The Standish Group's research, supported by McKinsey's 2024 findings, shows something worth sitting with: firms that properly identify the root causes of a failed digital project and address the governance conditions that caused it succeed on the second attempt at a rate of around 72%. That's not a marginal improvement. It's a dramatic one, especially against a baseline where 70% of first attempts fail.
But the key phrase there is "properly identify the root causes." Firms that simply change agency and run the same kind of project with the same governance model? Their success rate barely improves at all.
The difference is honesty. The firms that succeed the second time are the ones who looked at those five patterns and asked "which of these were ours?" Not because they wanted to feel bad about it, but because they wanted to fix the actual problem rather than just change the name on the invoice.

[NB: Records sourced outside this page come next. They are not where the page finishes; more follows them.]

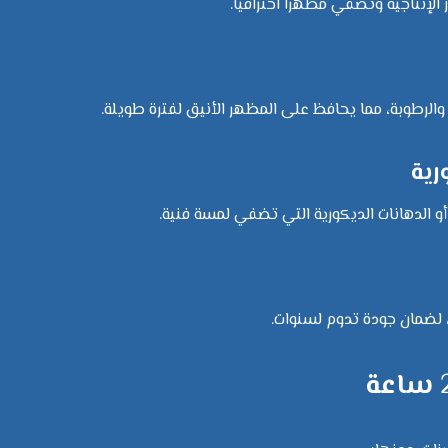
الإنتاجية وتضفي مظهراً احترافياً.
والرطوبة، مما يحافظ على المظهر الأنيق لفترة طويلة.
و الدهانات الديكورية التي تضفي لمسة فنية.
، لضمان جودة تدوم لسنوات.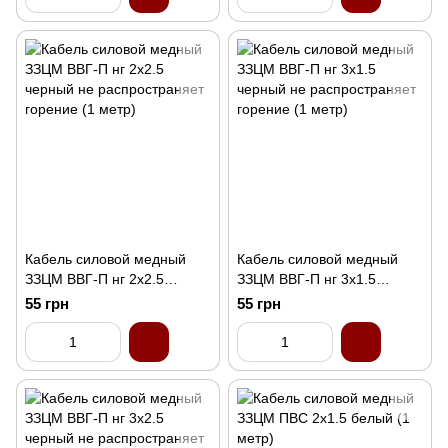
Кабель силовой медный
Кабель силовой медный
ЗЗЦМ ВВГ-П нг 2x2.5
ЗЗЦМ ВВГ-П нг 3x1.5
черный не распространяет
черный не распространяет
55 грн
55 грн
горение (1 метр)
горение (1 метр)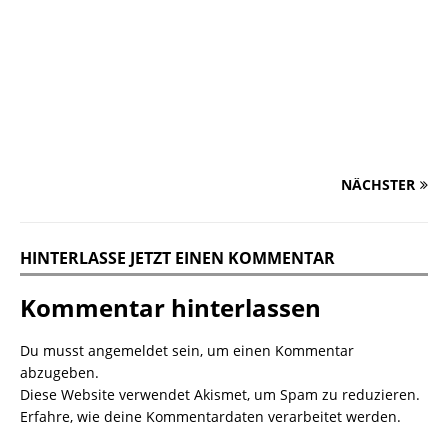
NÄCHSTER
HINTERLASSE JETZT EINEN KOMMENTAR
Kommentar hinterlassen
Du musst
angemeldet
sein, um einen Kommentar
abzugeben.
Diese Website verwendet Akismet, um Spam zu reduzieren.
Erfahre, wie deine Kommentardaten verarbeitet werden.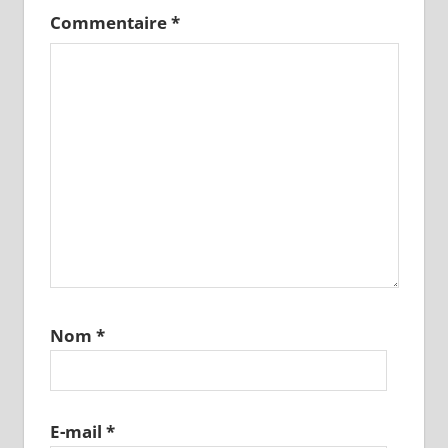
Commentaire
*
Nom
*
E-mail
*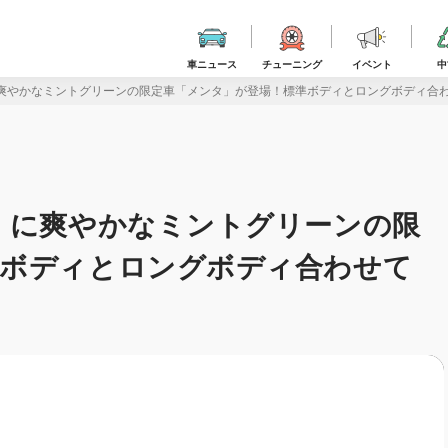
車ニュース
チューニング
イベント
中
爽やかなミントグリーンの限定車「メンタ」が登場！標準ボディとロングボディ合わ
」に爽やかなミントグリーンの限
準ボディとロングボディ合わせて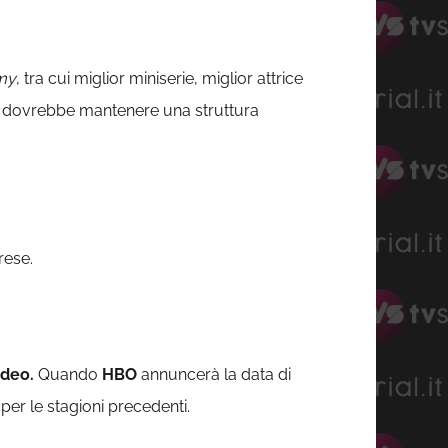
my
, tra cui miglior miniserie, miglior attrice
e dovrebbe mantenere una struttura
rese.
ideo.
Quando
HBO
annuncerà la data di
r le stagioni precedenti.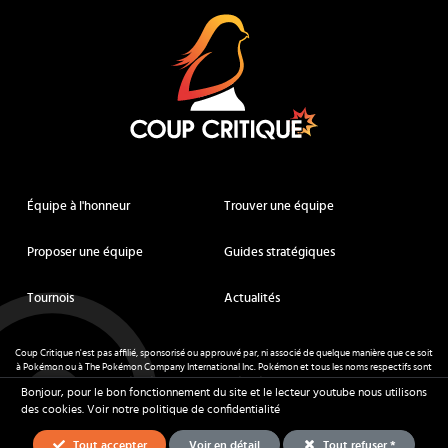
Équipe à l'honneur
Trouver une équipe
Proposer une équipe
Guides stratégiques
Tournois
Actualités
Coup Critique n'est pas affilié, sponsorisé ou approuvé par, ni associé de quelque manière que ce soit
à Pokémon ou à The Pokémon Company International Inc. Pokémon et tous les noms respectifs sont
des marques déposées et des marques déposées. © de Nintendo 1996-
2026
.
Bonjour, pour le bon fonctionnement du site et le lecteur youtube nous utilisons
Mentions légales
-
CGU
- Tous droits réservés - Coup Critique
2026
des cookies.
Voir notre politique de confidentialité
Tout accepter
Voir en détail
Tout refuser *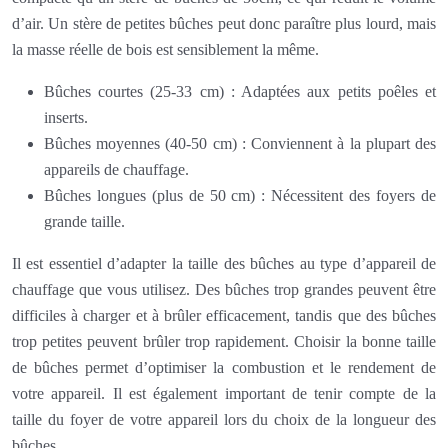
d’air. Un stère de petites bûches peut donc paraître plus lourd, mais
la masse réelle de bois est sensiblement la même.
Bûches courtes (25-33 cm) : Adaptées aux petits poêles et
inserts.
Bûches moyennes (40-50 cm) : Conviennent à la plupart des
appareils de chauffage.
Bûches longues (plus de 50 cm) : Nécessitent des foyers de
grande taille.
Il est essentiel d’adapter la taille des bûches au type d’appareil de
chauffage que vous utilisez. Des bûches trop grandes peuvent être
difficiles à charger et à brûler efficacement, tandis que des bûches
trop petites peuvent brûler trop rapidement. Choisir la bonne taille
de bûches permet d’optimiser la combustion et le rendement de
votre appareil. Il est également important de tenir compte de la
taille du foyer de votre appareil lors du choix de la longueur des
bûches.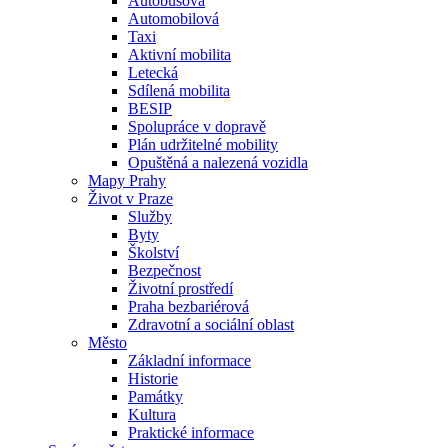
Autobusová
Automobilová
Taxi
Aktivní mobilita
Letecká
Sdílená mobilita
BESIP
Spolupráce v dopravě
Plán udržitelné mobility
Opuštěná a nalezená vozidla
Mapy Prahy
Život v Praze
Služby
Byty
Školství
Bezpečnost
Životní prostředí
Praha bezbariérová
Zdravotní a sociální oblast
Město
Základní informace
Historie
Památky
Kultura
Praktické informace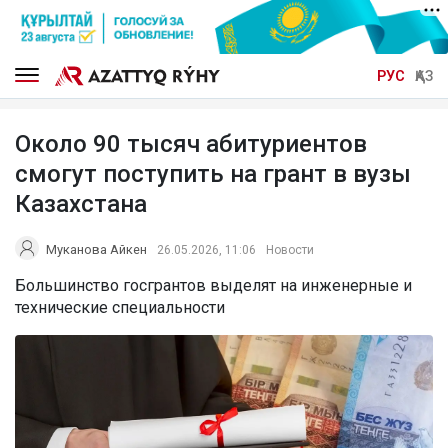
РУС
ҚАЗ
Около 90 тысяч абитуриентов
смогут поступить на грант в вузы
Казахстана
Муканова Айкен
26.05.2026, 11:06
Новости
Большинство госгрантов выделят на инженерные и
технические специальности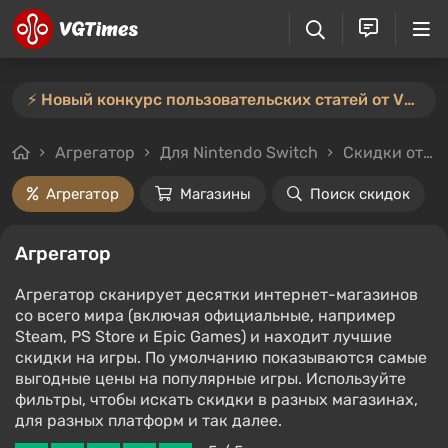
⚡️ Новый конкурс пользовательских статей от VGTimes — участвуйте тут ⚡️
Агрегатор
Для Nintendo Switch
Скидки от 20%
Агрегатор
Магазины
Поиск скидок
Агрегатор
Агрегатор сканирует десятки интернет-магазинов
со всего мира (включая официальные, например
Steam, PS Store и Epic Games) и находит лучшие
скидки на игры. По умолчанию показываются самые
выгодные цены на популярные игры. Используйте
фильтры, чтобы искать скидки в разных магазинах,
для разных платформ и так далее.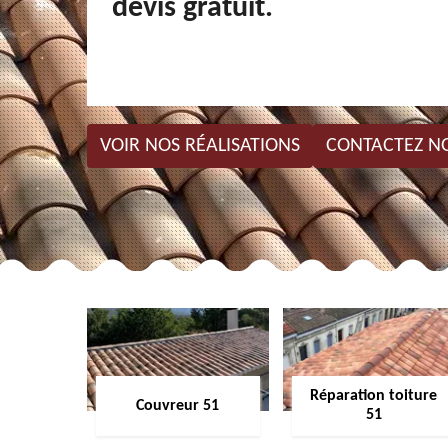
devis gratuit.
VOIR NOS RÉALISATIONS
CONTACTEZ N
Réparation toiture
Couvreur 51
51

I've seen this play out so many times. A firm comes to us after a failed project with another partner. And the first conversation isn't about what we'd build - it's about what happened last time. What went wrong. What they'd do differently. What governance they'd put in place. That conversation is, honestly, more valuable than any technical discovery session. Because if the conditions aren't right, even the best agency in the world - and I'm not claiming that's us, by the way - will struggle to deliver something that sticks.
There's a companion piece on how to build momentum for change in risk-averse industries that's worth reading if your firm operates in a regulated environment where some of these patterns are baked into the culture. The structural resistance is real, but it's not immovable.
If any of what I've described sounds familiar, you're not alone. And you're not stuck.
The next step isn't to commission another project. It's to understand - honestly, without the comfortable narrative - what went wrong with the last one. Which of those five patterns were present? Which were on the agency's side and which were on yours? What would need to change for the next attempt to land differently?
The next piece in this series has a diagnostic tool you can use to assess whether your current project is heading the same way - early enough to do something about it. It's called 'The five warning signs a transformation is about to stall,' and it picks up exactly where this piece leaves off.
Because the worst thing you can do right now isn't to try again. It's to not try again, for the wrong reasons.